# lathe



## sirrom (Jan 14, 2009)

anyone know anything about shop fox lathes. How do they compare to jet?


----------



## firehawkmph (Apr 26, 2008)

Sirrom,
I have seen the shop foxes up close. My understanding or what I have been told is that they are made by Grizzly. Don't know if the Grizzly is an upgrade to the shop fox or vice versa. I don't think the fit and finish is as nice as the jet. I have two jets, a midi and a 1642. Also not sure where they fall in line pricewise with the grizzly and the jet.
Mike Hawkins


----------



## sirrom (Jan 14, 2009)

the shop fox I'm looking at is the same size as the jet 1220. The fox has a 1/2 horse,the jet 3/4 horse.the fox is on sale for $225 and as you know the jet is almost twice as much. So if the fox is almost as good as the jet it would be the better buy. I just don't know that much about shop fox


----------



## Barry Ward (Mar 22, 2008)

*lathes*

Do yourself a favor,RUN don't walk,but get away from those suckers,They are junk.I bought one of the larger ones a few yrs ago and after four exchanges and replacing a motor,I gave up,got my money back and bought the Nova 16-24 and love it. :thumbsup::thumbsup:My sugestion is go for the jet and you won't go wrong. 

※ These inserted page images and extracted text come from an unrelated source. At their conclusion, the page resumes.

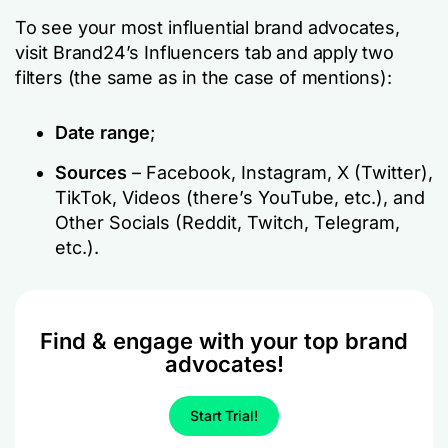
To see your most influential brand advocates,
visit Brand24’s Influencers tab and apply two
filters (the same as in the case of mentions):
Date range
;
Sources
– Facebook, Instagram, X (Twitter),
TikTok, Videos (there’s YouTube, etc.), and
Other Socials (Reddit, Twitch, Telegram,
etc.).
Find & engage with your top brand
advocates!
Start Trial!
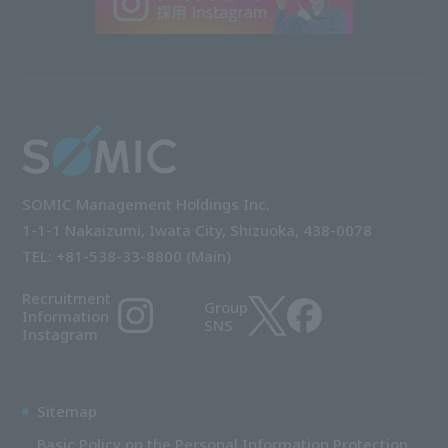
SOMIC Management Holdings Inc.
1-1-1 Nakaizumi, Iwata City, Shizuoka, 438-0078
TEL: +81-538-33-8800 (Main)
Recruitment
Group
Information
SNS
Instagram
Sitemap
Basic Policy on the Personal Information Protection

Oh yes,that all took place in an 8 month period


----------



## sirrom (Jan 14, 2009)

ok how about a rikon, also the guy I talked to at the store told me jet is going to have a price adjustment but how much lower they will go he didn't know, anyone else hear this?


----------



## Barry Ward (Mar 22, 2008)

*lathes*

I have the Ricon,it was my 1st lathe three yrs ago and I love it.It is one tough little lathe and there service is 2nd to none,great folks to deal with.I kinda over worked it,and I mean OVERWORKED it and sorta put a hurtin on the motor,so I called and told them I needed another motor and told em what I done and they said ,don't worry bout it and three days later I had a new motor and I even told em it was out of warranty.No problem,no cost. :thumbsup::thumbsup::thumbsup::thumbsup:


----------



## Barry Ward (Mar 22, 2008)

*lathes*

OH yes you may want to check out Jet,lotta folks I know have em a swear by em,also I think it would be a good choice just a tad bit more than the Ricon :thumbsup:


----------



## sirrom (Jan 14, 2009)

thanks for the input.


----------



## sirrom (Jan 14, 2009)

well I did it. I got the rikon and just love it. also spent a small fortune on tools and no end in sight. I should have done this years ago. I chose the rikon for the slower speed of 430 rpm seems most have a low of 500


----------